Since that day, Linn has gone on to tell half a dozen other media outlets the same thing, but no mainstream paper aside from the St. Petersburg Times has mentioned Linn's claims.
Linn says that Crist first told him he didn't prefer women in 1984 at a class run by the St. Petersburg Chamber of Commerce. The second time, Linn says, was during Crist's unsuccessful campaign for the U.S. Senate in 1998. Linn says that during a private conversation, he asked Crist how he was going to handle "the gay issue."
"He said, 'You know what? No one's ever brought it up, and as long as no one's brought it up, I'm going to go on,'" Linn says Crist replied.

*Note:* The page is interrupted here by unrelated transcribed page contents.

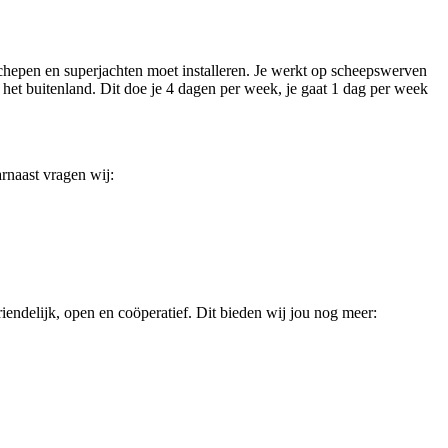
e schepen en superjachten moet installeren. Je werkt op scheepswerven
het buitenland. Dit doe je 4 dagen per week, je gaat 1 dag per week
rnaast vragen wij:
vriendelijk, open en coöperatief. Dit bieden wij jou nog meer:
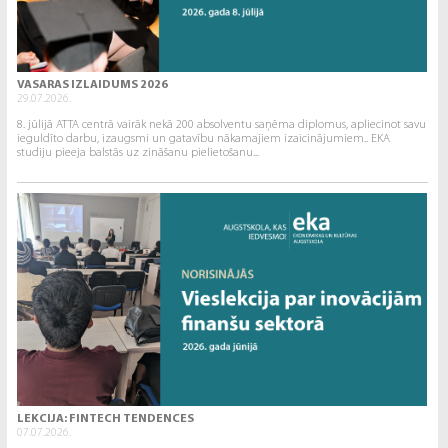
VASARAS IZLAIDUMS 2026
29.07.2026.
8. jūlijā ATTA centrā vairāk nekā 200 absolventu saņēma diplomus, apliecinot savu
ieguldīto darbu, izaugsmi un gatavību nākamajiem izaicinājumiem.. EKA
studiju pieeja balstās uz zināšanu pielietošanu...
LEKCIJA: FINTECH TENDENCES
07.07.2026.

Crist has acknowledged that he was in the class with Linn in 1984 but denies having any conversation about his sexuality, saying that Linn is "misinformed" and "in desperate need of more attention."
Linn dismisses Crist's denials as Clintonian hair-splitting.
"People have asked him if he's gay, and he says no," he explains. "No one has ever asked if he's bisexual. No one has asked him: 'Have you had a romantic affair with a man?' He won't answer that. This was always an issue with Charlie. Everyone turns their heads the other way, including me for all those years. It's just like Foley."
While the mainstream press ignores Linn, the gay press has its own opinions about the Crist rumors.
At a recent conference of gay journalists held in Miami, Tom Dyer, the publisher of the gay newspaper that endorsed Crist, said the topic of Crist's orientation wasn't discussed much. "I think I heard somebody say something about it," Dyer says. "But I think the general reaction is that we don't think he's gay. It's his comfort level at the question. He's been asked many times, and he just says, 'No, I'm not.' He doesn't get defensive at all."
Gay leaders in Florida have all heard the rumors, and many believe that Crist is something other than straight. But the gay community also seems willing to live with a closeted gay man in office. And just as in the case of Republicans, the reasons behind their tolerance are pure politics.
"Anybody in the gay community who's working politically knows the policy nationally," Rusty Gordon, vice president of the Florida GLBT Democratic Caucus, says about the rules of outing. "Unless the politician has done something to seriously harm the gay community, outing them is considered bigotry."
In other words, because Crist is moderate on gay issues, outing him is a form of gay-bashing. But if he ever turns his back on gays, he'll be fair game.
In the days after the Foley scandal, Crist's handlers scrambled to distance their man from the fallout. They debunked theories that Crist had been close with Foley, including a widespread rumor that the two men had once been roommates. They released policy statements designed to direct attention away from Crist's personal life. Crist's comments on the Foley scandal, which he was required as attorney general to investigate, were short and neutral.
But for the most part, the Crist machine is sticking to its original strategy: Don't let the rumors land. Throughout election season, the Crist campaign has refused to answer questions from reporters seeking to discuss Crist's sexuality. Kathryn Pemble, Crist's girlfriend, and Amanda Morrow, his ex-wife, don't return phone calls from reporters. And when Crist can't avoid the question, he answers it quickly and without elaboration: no.
The Crist campaign hopes it's enough to get them to Election Day.